En réalité, le Roi Houegbadja, premier Roi du royaume, qui régna de 1645 à 1685, fut le premier à transformer les femmes chasseuses d’éléphants appelées « Gbeto » en femmes-gardes du corps. Mais Tassi Hangbe fut la véritable créatrice du corps des Amazones en faisant évoluer leur statut.
Les Mi-non étaient sélectionnées de force dans le royaume, parmi les enfants d’esclaves et isolées au harem du Roi où on leur donnera à dessein une éducation essentiellement masculine aux fins d’en faire de rudes guerrières, à toutes épreuves. Certaines Amazones rejoignaient toutefois le harem de leur propre gré. Le choix se faisait également parmi les filles des sujets du Roi.
Les Mi-non, une organisation militaire ingénieuse
Les Mi-non sont regroupées en trois régiments en fonction du rang social de leurs familles : les Sous-officières « Ahouangan », les Soldates et les Officières « Gahu ». Une stratégie unique régnait pour toutes : tuer sans se soucier de sa propre vie. Pour cela, elles s’enivraient d’alcool avant d’aller au combat. Leurs captifs étaient généralement décapités.
L’organisation des Amazones, réparties en près de 5 000 guerrières en moyenne, était digne d’un ordre stratégique moderne. Leur entraînement était intensif depuis le jeune âge. On distinguait deux corps et cinq catégories de combattantes : le corps des « Aligossi » se chargeant de défendre le palais et d’assurer la protection du Roi et celui des « Djadokpo », avant-gardistes de l’armée régulière.
Parmi les combattantes figuraient : les « Agbaraya » (faucheuses) qui allaient au front armées de longues machettes prêtes à décapiter leurs adversaires ; les « Gbeto » (chasseresses) qui rampaient vers l’ennemi, couvertes par les fusilières en se dissimulant au sol pour décupler l’effet de surprise ; les « Galamentoh » (fusilières) qui étaient présentes en plus grand nombre, munies d’un fusil Winchester, d’un sabre et de poignards, excellant dans le corps à corps ; les Archères qui, équipées de flèches empoisonnées, se chargeaient de seconder les combattantes qui se livraient au corps à corps et enfin ; les « Nyckphehthentok » qui se chargaient de l’équarrissage.

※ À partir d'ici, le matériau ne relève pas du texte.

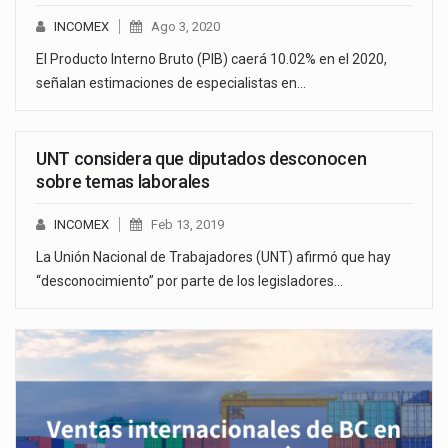
INCOMEX
Ago 3, 2020
El Producto Interno Bruto (PIB) caerá 10.02% en el 2020,
señalan estimaciones de especialistas en…
UNT considera que diputados desconocen
sobre temas laborales
INCOMEX
Feb 13, 2019
La Unión Nacional de Trabajadores (UNT) afirmó que hay
“desconocimiento” por parte de los legisladores…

Les Amazones avaient à leur tête une Cheffe des Amazones. En 1851, Seh-Dong-Hong-Beh (Dieu dit la vérité) la Cheffe des Amazones de ladite année dirigea une armée de 6 000 guerrières contre la forteresse Egba d’Abeokuta, un royaume voisin situé dans l’actuel Nigéria.
Privées du droit de procréer ou même de se marier, les Mi-non pouvaient cependant être offertes aux meilleurs guerriers ou données comme épouses au Roi. Le vœu de chasteté prononcé devant la divinité de la grossesse Dewin, la pratique de l’excision pour éviter les relations sexuelles de même que les potions contraceptives, ne purent les empêcher d’avoir des amants.
Par ailleurs, Tassi Hangbe militera également pour une égalité des sexes en instituant à l’intention des femmes du royaume, des formations à des métiers traditionnellement réservés aux hommes. Ainsi, les mêmes métiers pouvaient désormais être pratiqués tant par les hommes que par les femmes. On peut déjà relever ici que la promotion des femmes n’est point l’apanage de la culture occidentale.
Une Reine impopulaire, une mémoire tronquée
Le caractère de la Reine n’étant pas du goût de tous, sa destitution était souhaitée de beaucoup de dignitaires, notamment des partisans de son frère cadet, Agadja. Elle finit par abdiquer.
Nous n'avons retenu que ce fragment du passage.